- [EXERCISE DESCRIPTION]
When a line in the data below includes "auml", pick it out and copy it.

(Collected data)
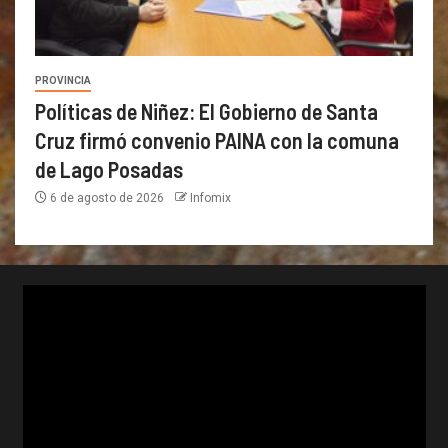
PROVINCIA
Políticas de Niñez: El Gobierno de Santa
Cruz firmó convenio PAINA con la comuna
de Lago Posadas
6 de agosto de 2026
Infomix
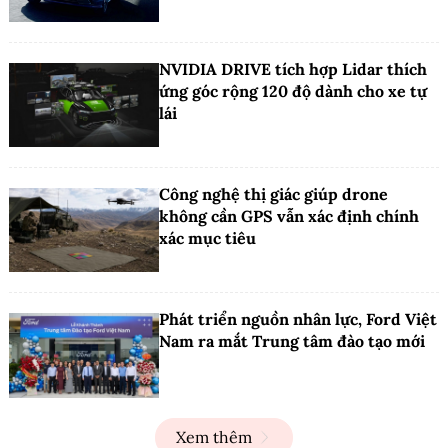
NVIDIA DRIVE tích hợp Lidar thích
ứng góc rộng 120 độ dành cho xe tự
lái
Công nghệ thị giác giúp drone
không cần GPS vẫn xác định chính
xác mục tiêu
Phát triển nguồn nhân lực, Ford Việt
Nam ra mắt Trung tâm đào tạo mới
Xem thêm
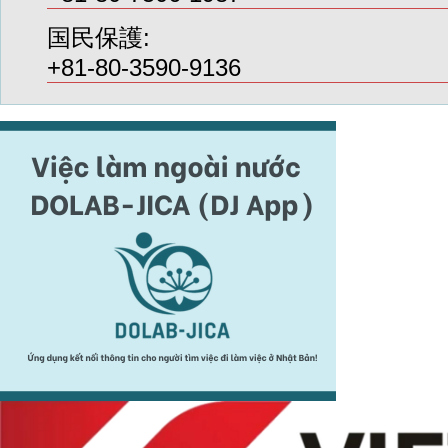
国民保護:
+81-80-3590-9136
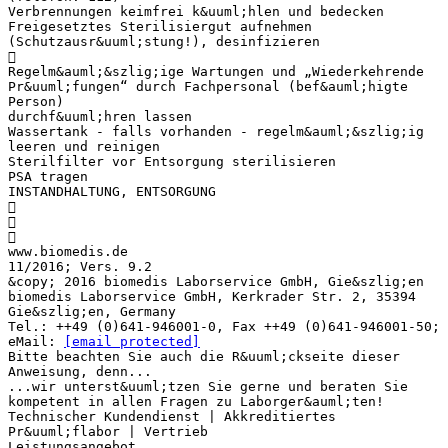
Verbrennungen keimfrei k&uuml;hlen und bedecken
Freigesetztes Sterilisiergut aufnehmen
(Schutzausr&uuml;stung!), desinfizieren

Regelm&auml;&szlig;ige Wartungen und „Wiederkehrende
Pr&uuml;fungen“ durch Fachpersonal (bef&auml;higte
Person)
durchf&uuml;hren lassen
Wassertank - falls vorhanden - regelm&auml;&szlig;ig
leeren und reinigen
Sterilfilter vor Entsorgung sterilisieren
PSA tragen
INSTANDHALTUNG, ENTSORGUNG



www.biomedis.de
11/2016; Vers. 9.2
&copy; 2016 biomedis Laborservice GmbH, Gie&szlig;en
biomedis Laborservice GmbH, Kerkrader Str. 2, 35394
Gie&szlig;en, Germany
Tel.: ++49 (0)641-946001-0, Fax ++49 (0)641-946001-50;
eMail:
[email protected]
Bitte beachten Sie auch die R&uuml;ckseite dieser
Anweisung, denn...
...wir unterst&uuml;tzen Sie gerne und beraten Sie
kompetent in allen Fragen zu Laborger&auml;ten!
Technischer Kundendienst | Akkreditiertes
Pr&uuml;flabor | Vertrieb
Leistungsangebot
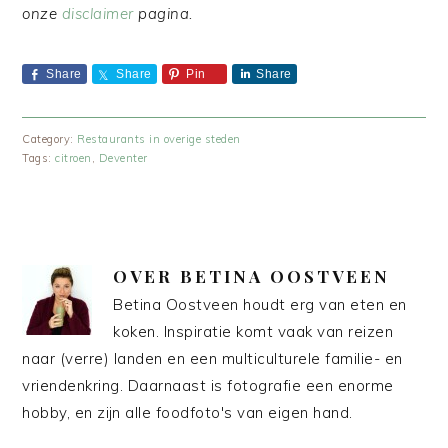
onze
disclaimer
pagina.
Share
Share
Pin
Share
Category:
Restaurants in overige steden
Tags:
citroen
,
Deventer
OVER
BETINA OOSTVEEN
Betina Oostveen houdt erg van eten en
koken. Inspiratie komt vaak van reizen
naar (verre) landen en een multiculturele familie- en
vriendenkring. Daarnaast is fotografie een enorme
hobby, en zijn alle foodfoto's van eigen hand.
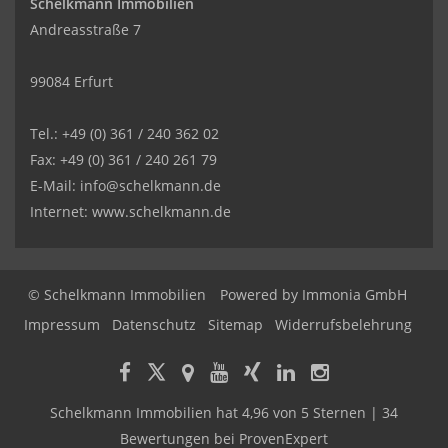
Schelkmann Immobilien
Andreasstraße 7
99084 Erfurt
Tel.: +49 (0) 361 / 240 362 02
Fax: +49 (0) 361 / 240 261 79
E-Mail: info@schelkmann.de
Internet: www.schelkmann.de
© Schelkmann Immobilien
Powered by
Immonia GmbH
Impressum
Datenschutz
Sitemap
Widerrufsbelehrung
Schelkmann Immobilien
hat
4,96
von
5
Sternen
|
34
Bewertungen
bei ProvenExpert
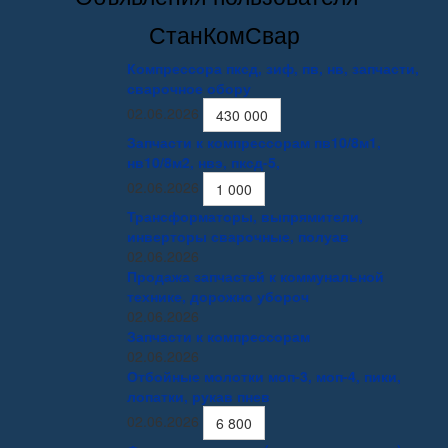
СтанКомСвар
Компрессора пксд, зиф, пв, нв, запчасти,
сварочное обору
02.06.2026
430 000
Запчасти к компрессорам пв10/8м1,
нв10/8м2, нвэ, пксд-5,
02.06.2026
1 000
Трансформаторы, выпрямители,
инверторы сварочные, полуав
02.06.2026
Продажа запчастей к коммунальной
технике, дорожно убороч
02.06.2026
Запчасти к компрессорам
02.06.2026
Отбойные молотки моп-3, моп-4, пики,
лопатки, рукав пнев
02.06.2026
6 800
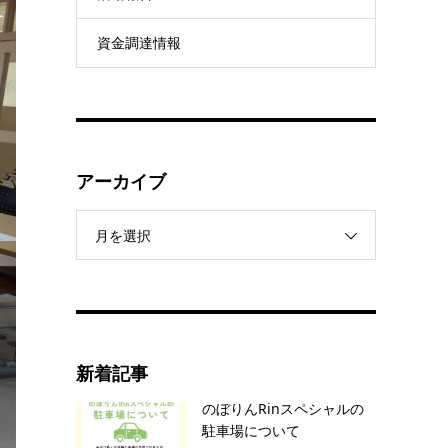
資金調達情報
アーカイブ
月を選択
新着記事
のぼりんRinスペシャルの
駐車場について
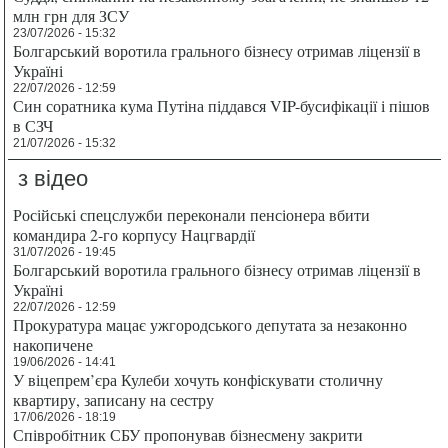
млн грн для ЗСУ
23/07/2026 - 15:32
Болгарський воротила грального бізнесу отримав ліцензії в
Україні
22/07/2026 - 12:59
Син соратника кума Путіна піддався VIP-бусифікації і пішов
в СЗЧ
21/07/2026 - 15:32
з відео
Російські спецслужби переконали пенсіонера вбити
командира 2-го корпусу Нацгвардії
31/07/2026 - 19:45
Болгарський воротила грального бізнесу отримав ліцензії в
Україні
22/07/2026 - 12:59
Прокуратура мацає ужгородського депутата за незаконно
накопичене
19/06/2026 - 14:41
У віцепрем’єра Кулеби хочуть конфіскувати столичну
квартиру, записану на сестру
17/06/2026 - 18:19
Співробітник СБУ пропонував бізнесмену закрити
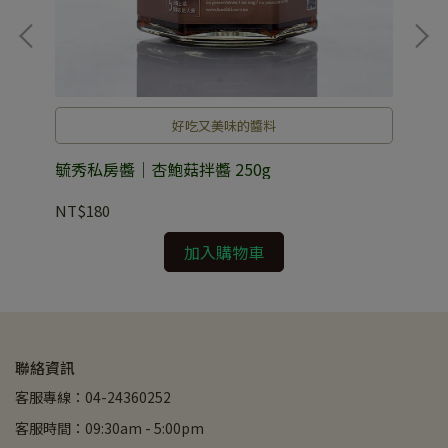
好吃又美味的醬料
）
毓秀私房醬｜杏鮑菇拌醬 250g
毓
NT$180
NT
加入購物車
聯絡資訊
客服專線：04-24360252
客服時間：09:30am - 5:00pm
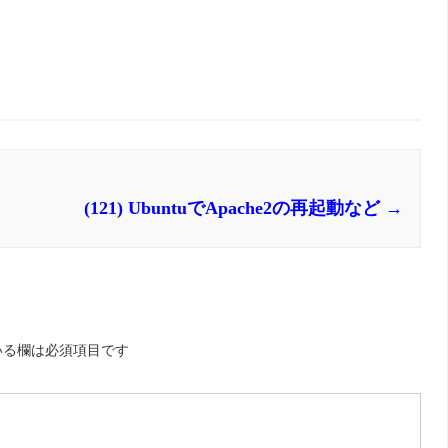
(121) UbuntuでApache2の再起動など
→
いる欄は必須項目です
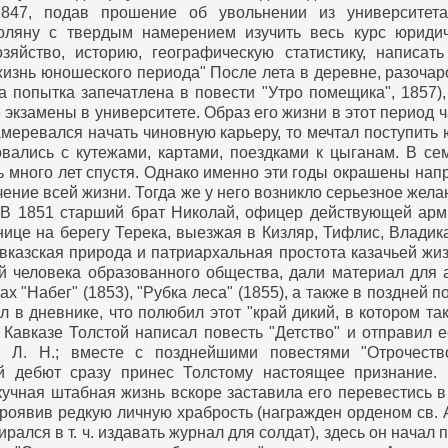
1847, подав прошение об увольнении из университе
оляну с твердым намерением изучить весь курс юридиче
озяйство, историю, географическую статистику, написа
жизнь юношеского периода"
После лета в деревне, разоча
а попытка запечатлена в повести "Утро помещика", 1857),
 экзамены в университете. Образ его жизни в этот период ч
намеревался начать чиновную карьеру, то мечтал поступить
овались с кутежами, картами, поездками к цыганам. В с
ь много лет спустя. Однако именно эти годы окрашены на
ечение всей жизни. Тогда же у него возникло серьезное же
В 1851 старший брат Николай, офицер действующей армии
нице на берегу Терека, выезжая в Кизляр, Тифлис, Владик
вказская природа и патриархальная простота казачьей жи
й человека образованного общества, дали материал для а
ах "Набег" (1853), "Рубка леса" (1855), а также в поздней 
л в дневнике, что полюбил этот "край дикий, в котором т
Кавказе Толстой написал повесть "Детство" и отправил е
Л. Н.; вместе с позднейшими повестями "Отрочество"
й дебют сразу принес Толстому настоящее признание.
кучная штабная жизнь вскоре заставила его перевестись
проявив редкую личную храбрость (награжден орденом св.
ался в т. ч. издавать журнал для солдат), здесь он начал п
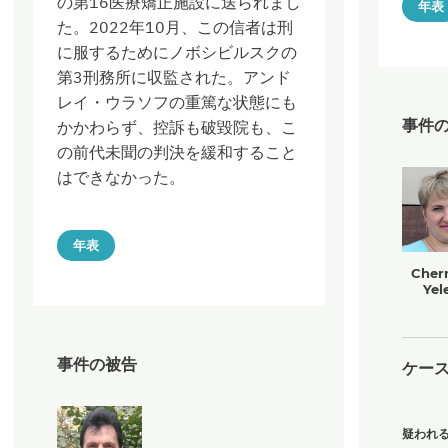
の第16医療矯正施設に送られまし
年表
た。2022年10月、この信者は刑
に服するためにノボシビルスクの
第3刑務所に収監された。アンド
レイ・ウラソフの重篤な状態にも
事件
かかわらず、控訴も破毀院も、こ
の前代未聞の判決を緩和すること
はできなかった。
年表
Cher
Yel
事件の被告
ケー
疑われる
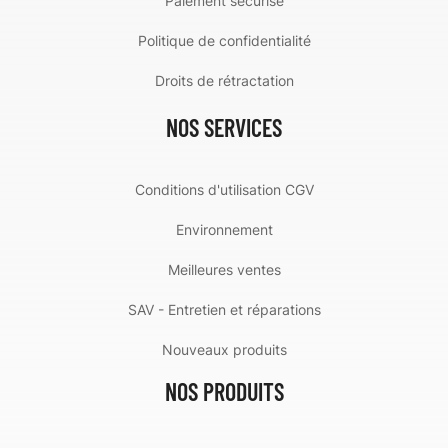
Paiement sécurisé
Politique de confidentialité
Droits de rétractation
NOS SERVICES
Conditions d'utilisation CGV
Environnement
Meilleures ventes
SAV - Entretien et réparations
Nouveaux produits
NOS PRODUITS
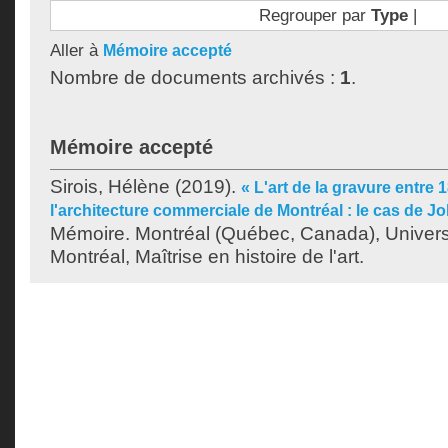
Regrouper par
Type
|
Aller à
Mémoire accepté
Nombre de documents archivés :
1
.
Mémoire accepté
Sirois, Hélène
(2019).
« L'art de la gravure entre 
l'architecture commerciale de Montréal : le cas de J
Mémoire. Montréal (Québec, Canada), Univer
Montréal, Maîtrise en histoire de l'art.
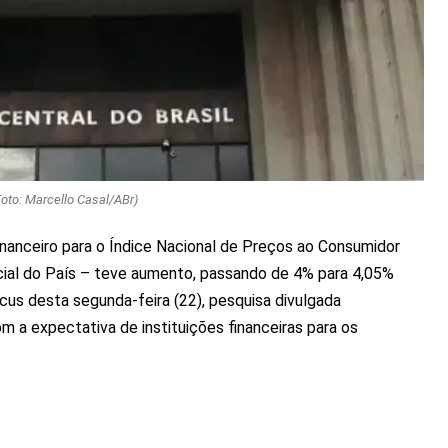
Foto: Marcello Casal/ABr)
nanceiro para o Índice Nacional de Preços ao Consumidor
icial do País – teve aumento, passando de 4% para 4,05%
cus desta segunda-feira (22), pesquisa divulgada
 a expectativa de instituições financeiras para os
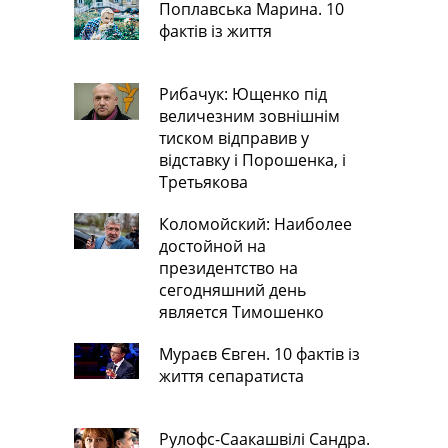
Поплавська Марина. 10
фактів із життя
Рибачук: Ющенко під
величезним зовнішнім
тиском відправив у
відставку і Порошенка, і
Третьякова
Коломойский: Наиболее
достойной на
президентство на
сегодняшний день
является Тимошенко
Мураєв Євген. 10 фактів із
життя сепаратиста
Рулофс-Саакашвілі Сандра.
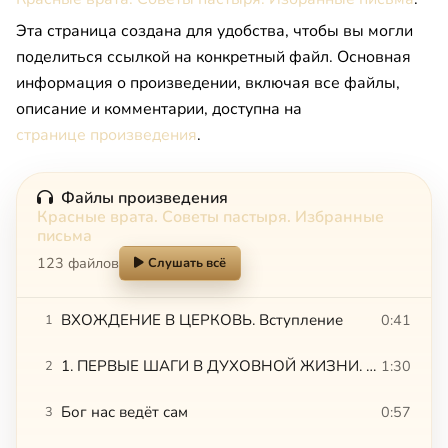
Эта страница создана для удобства, чтобы вы могли
поделиться ссылкой на конкретный файл. Основная
информация о произведении, включая все файлы,
описание и комментарии, доступна на
странице произведения
.
Файлы произведения
Красные врата. Советы пастыря. Избранные
письма
123 файлов
Слушать всё
ВХОЖДЕНИЕ В ЦЕРКОВЬ. Вступление
0:41
1
1. ПЕРВЫЕ ШАГИ В ДУХОВНОЙ ЖИЗНИ. Чего мы хотим на самом деле
1:30
2
Бог нас ведёт сам
0:57
3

- [EXERCISE OUTPUT]
Regelm&auml;&szlig;ige Wartungen und „Wiederkehrende
Pr&uuml;fungen“ durch Fachpersonal (bef&auml;higte
Wassertank - falls vorhanden - regelm&auml;&szlig;ig
kompetent in allen Fragen zu Laborger&auml;ten!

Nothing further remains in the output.